Ya iba a anochecer. Era un día de pleno verano por eso empezaba a ponerse oscuro pasadas las veinte horas. Los gurises ya estaban adentro prontos para cenar. Mulata salió para la última recorrida pues sabía que el viejo Teodoro iba a hacerle la misma pregunta de todos los días:
-¿Está todo bien por ahí?
Dio una vuelta hacia la portera que quedaba a unos escasos cien metros del alero principal, cuando notó movimientos raros. Paró la oreja y trató también de mirar mejor pero no vio nada diferente a días anteriores. Se acordó que la peonada había comentado que un yaguareté andaba rondando esos pagos. A ella le parecía imposible que un animal parecido a un tigre anduviera por ahí, cerca de ellos. Pero, pudo más su curiosidad que su miedo.
Se dirigió con la escasa luz que todavía quedaba del atardecer hacia un galpón donde se guardaba mucha cosa, revolvió y encontró la azada con la cual ella y doña Chela cavaban y movían la tierra para quitar las malas hierbas que rodeaban las hortensias.
Volvió a la portera, ya habrían pasado unos quince minutos, ella de horas sabía pero sólo por los claroscuros que se sucedían en el día. Caminó sigilosamente unos siete u ocho pasos y esperó. Había visto felinos y otros animales salvajes en el libro “Bomba, el niño de la selva” el de tapa amarilla bien a la vista en la biblioteca infantil. Esperó otro rato y vio pasar una sombra de cuatro patas, le pareció medio amarillenta y de cola larga. Se paró temblando por el miedo y corrió a pesar del julepe, tirándole la azada por el lomo. Sintió un ruido sordo y un gruñido, la sombra ya transformada en animal también, corrió y se perdió en la inmensidad de los campos. Fue a buscar la azada y ahí vio un rastro colorado en la punta. Lo tocó y pensó: es sangre. Se preguntó varias veces si lo que había sucedido era verdad o producto de su imaginación.
Llevó la herramienta con ella y entró a la cocina, en el comedor estaban terminando la cena y el viejo Teodoro sin prestarle atención le dijo a viva voz: -¿Dónde se metió gurisa? la estuve llamando…
Mulata explicó atropellada lo que había visto, lo de la sombra en la portera, lo que había escuchado de los peones respecto al yaguareté (ella no podía pronunciar bien ese nombre y dijo: “yaguaté”), la búsqueda de la azada y la tirada de la misma por el lomo de la sombra devenida en animal salvaje.
Don Teodoro, con mirada incrédula y bajando el tono de la voz dijo: -Pero que disparate estás diciendo Mulata! ¿qué estás hablando? Te hizo mal algo de la tardecita. Los peones te deben haber “tomado el pelo”, acá en estos lugares no hay ese tipo de animales. Comé algo…

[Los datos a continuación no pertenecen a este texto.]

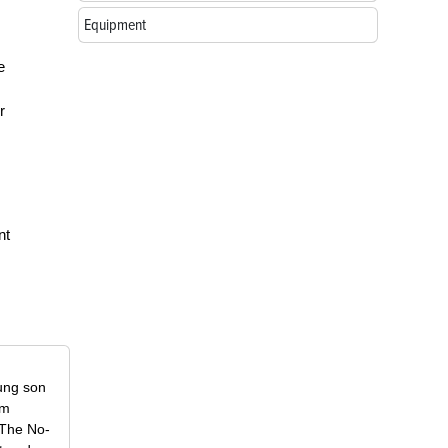
Equipment
e
r
nt
oung son
om
f The No-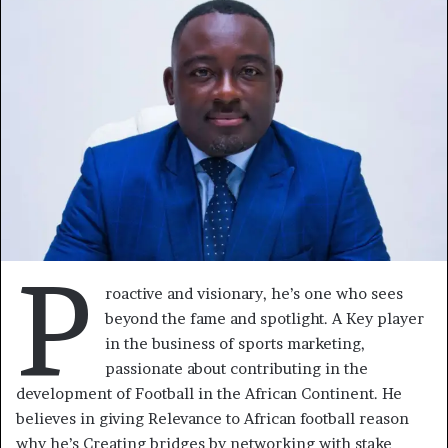
courriel
P
roactive and visionary, he’s one who sees
beyond the fame and spotlight. A Key player
in the business of sports marketing,
passionate about contributing in the
development of Football in the African Continent. He
believes in giving Relevance to African football reason
why he’s Creating bridges by networking with stake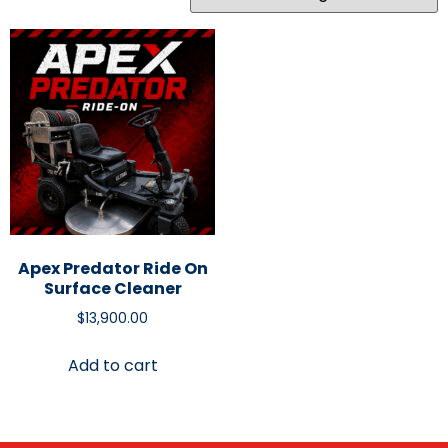
Apex Predator Ride On
Surface Cleaner
$
13,900.00
Add to cart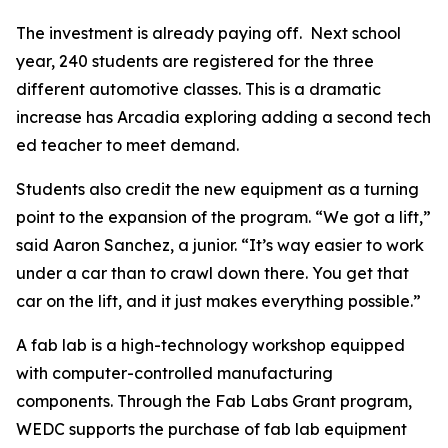
The investment is already paying off. Next school
year, 240 students are registered for the three
different automotive classes. This is a dramatic
increase has Arcadia exploring adding a second tech
ed teacher to meet demand.
Students also credit the new equipment as a turning
point to the expansion of the program. “We got a lift,”
said Aaron Sanchez, a junior. “It’s way easier to work
under a car than to crawl down there. You get that
car on the lift, and it just makes everything possible.”
A fab lab is a high-technology workshop equipped
with computer-controlled manufacturing
components. Through the Fab Labs Grant program,
WEDC supports the purchase of fab lab equipment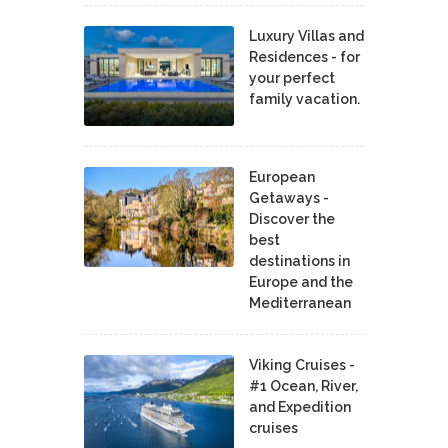
Luxury Villas and
Residences - for
your perfect
family vacation.
European
Getaways -
Discover the
best
destinations in
Europe and the
Mediterranean
Viking Cruises -
#1 Ocean, River,
and Expedition
cruises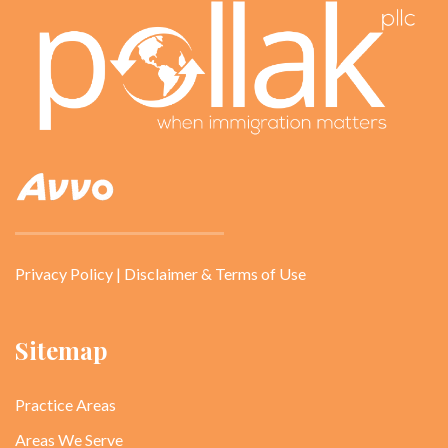
Privacy Policy
|
Disclaimer & Terms of Use
Sitemap
Practice Areas
Areas We Serve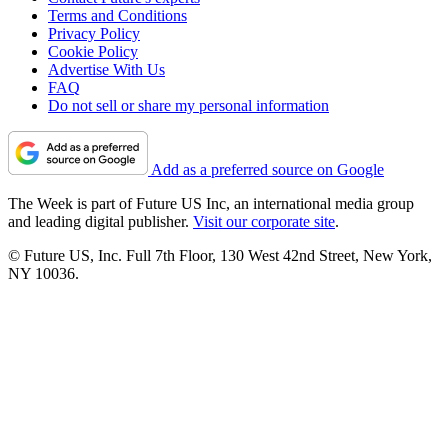
Terms and Conditions
Privacy Policy
Cookie Policy
Advertise With Us
FAQ
Do not sell or share my personal information
Add as a preferred source on Google
The Week is part of Future US Inc, an international media group
and leading digital publisher.
Visit our corporate site
.
© Future US, Inc. Full 7th Floor, 130 West 42nd Street, New York,
NY 10036.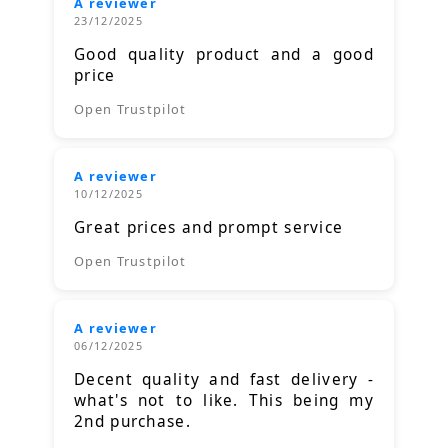
A reviewer
23/12/2025
Good quality product and a good
price
Open Trustpilot
A reviewer
10/12/2025
Great prices and prompt service
Open Trustpilot
A reviewer
06/12/2025
Decent quality and fast delivery -
what's not to like. This being my
2nd purchase.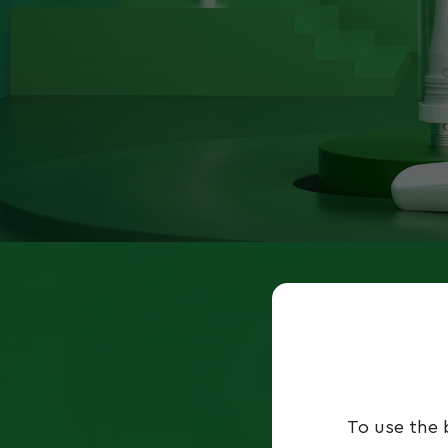
To use the 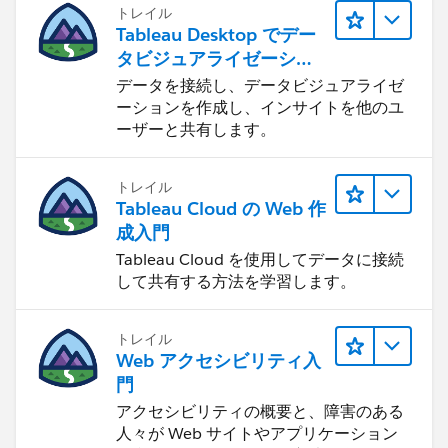
トレイル
Tableau Desktop でデー
タビジュアライゼーショ
ンをはじめる
データを接続し、データビジュアライゼ
ーションを作成し、インサイトを他のユ
ーザーと共有します。
トレイル
Tableau Cloud の Web 作
成入門
Tableau Cloud を使用してデータに接続
して共有する方法を学習します。
トレイル
Web アクセシビリティ入
門
アクセシビリティの概要と、障害のある
人々が Web サイトやアプリケーション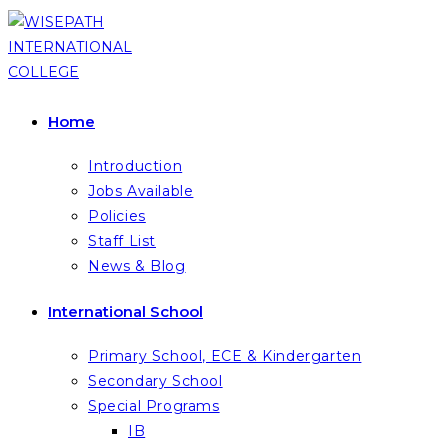
Skip
to
content
Home
Introduction
Jobs Available
Policies
Staff List
News & Blog
International School
Primary School, ECE & Kindergarten
Secondary School
Special Programs
IB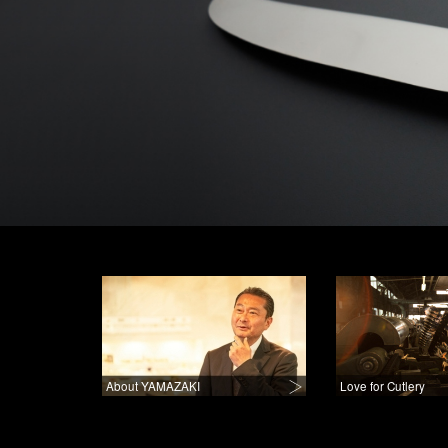
About YAMAZAKI
Love for Cutlery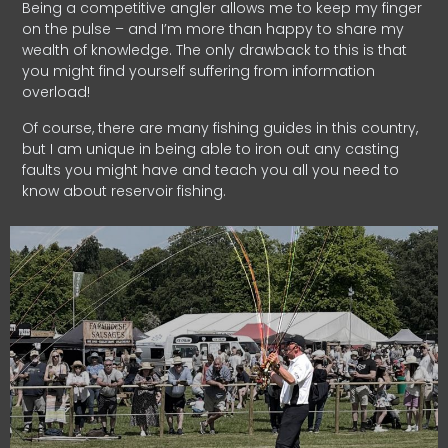
Being a competitive angler allows me to keep my finger
on the pulse – and I’m more than happy to share my
wealth of knowledge. The only drawback to this is that
you might find yourself suffering from information
overload!
Of course, there are many fishing guides in this country,
but I am unique in being able to iron out any casting
faults you might have and teach you all you need to
know about reservoir fishing.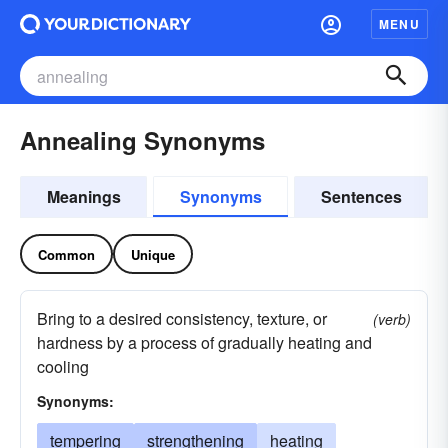
MENU
Annealing Synonyms
Meanings
Synonyms
Sentences
Common
Unique
Bring to a desired consistency, texture, or
(verb)
hardness by a process of gradually heating and
cooling
Synonyms:
tempering
strengthening
heating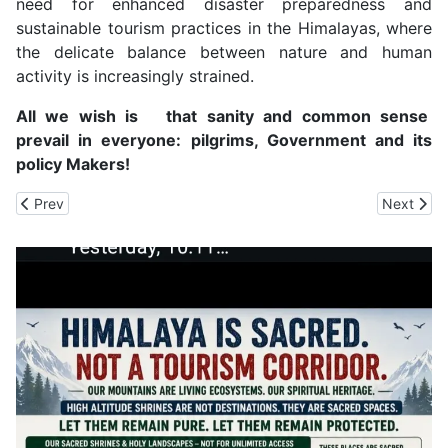
need for enhanced disaster preparedness and
sustainable tourism practices in the Himalayas, where
the delicate balance between nature and human
activity is increasingly strained.
All we wish is that sanity and common sense
prevail in everyone: pilgrims, Government and its
policy Makers!
Previous article: State Can Create Its Own Disaster Response Fo
Next arti
Prev
Next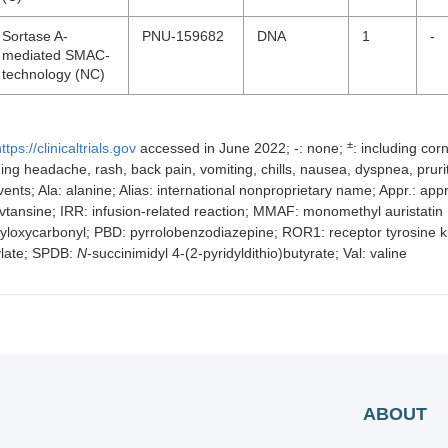
Sortase A-
PNU-159682
DNA
1
-
mediated SMAC-
technology (NC)
±
ttps://clinicaltrials.gov
accessed in June 2022; -: none;
: including cor
uding headache, rash, back pain, vomiting, chills, nausea, dyspnea, pru
nts; Ala: alanine; Alias: international nonproprietary name; Appr.: appro
tansine; IRR: infusion-related reaction; MMAF: monomethyl auristatin 
yloxycarbonyl; PBD: pyrrolobenzodiazepine; ROR1: receptor tyrosine k
ylate; SPDB:
N
-succinimidyl 4-(2-pyridyldithio)butyrate; Val: valine
ABOUT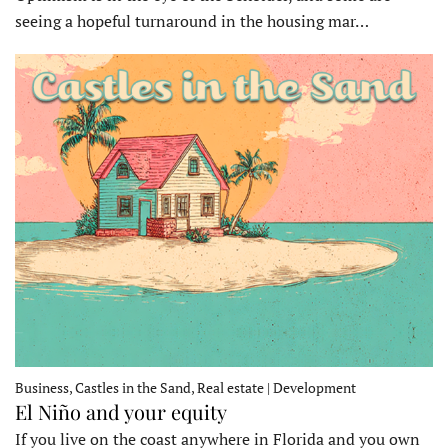
seeing a hopeful turnaround in the housing mar…
Business, Castles in the Sand, Real estate | Development
El Niño and your equity
If you live on the coast anywhere in Florida and you own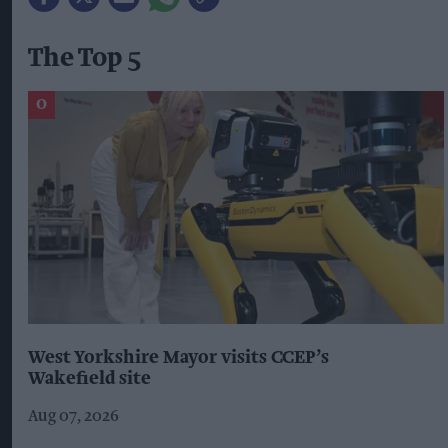
The Top 5
West Yorkshire Mayor visits CCEP’s
Wakefield site
Aug 07, 2026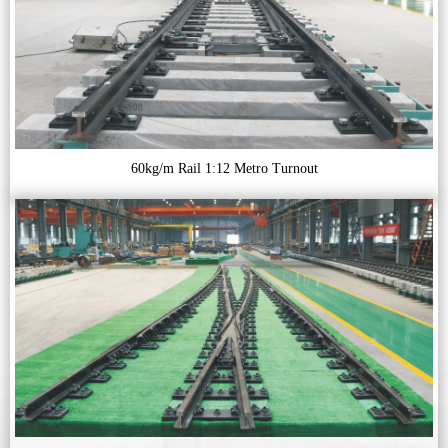
60kg/m Rail 1:12 Metro Turnout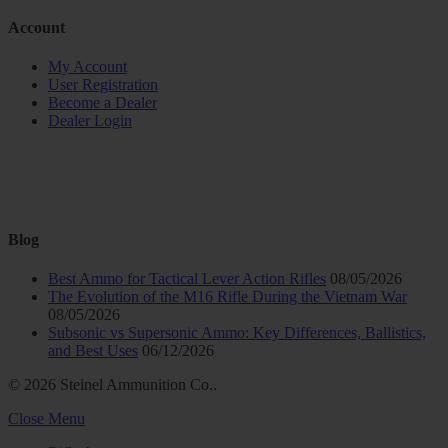
Account
My Account
User Registration
Become a Dealer
Dealer Login
Blog
Best Ammo for Tactical Lever Action Rifles
08/05/2026
The Evolution of the M16 Rifle During the Vietnam War
08/05/2026
Subsonic vs Supersonic Ammo: Key Differences, Ballistics,
and Best Uses
06/12/2026
© 2026 Steinel Ammunition Co..
Close Menu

El viejo iba a decir algo más cuando Beatriz gritó: -Abuelo, mire que esa pala está manchada con algo rojo…
-Mostrame, dijo el viejo…
Mulata enseñó la azada cual trofeo de guerra y Beatriz aplaudió a rabiar, Eduardo se hizo el distraído y Gustavo se había dormido en la silla de comer.
-El problema que si lastimaste algún perro de un vecino vamos a tener problemas… Llegará algún día que te dejes de meter en líos… acotó el viejo ya muy molesto.
Mulata sabía bien ahora lo que había visto. Así que esta vez no le importaron nadita los dichos de Don Teodoro, se sentía llena de dicha y emociones encontradas y si los peones no le creían, allá ellos.
Tocó la azada y sintió la punta caliente y vio el rojo de la sangre… se envalentonó, tensó el cuerpo, se calló, dio media vuelta y salió de la cocina. Seguía escuchando los aplausos de Beatriz. Cuando pasó frente al espejo de pie de la otra parte del comedor se miró e hizo una especie de reverencia. Tiró la azada ahí mismo. Después la juntaría.
Del miedo anterior pasó a la risa, iba a tener para soñar, contar y recordar mucho tiempo esa aventura.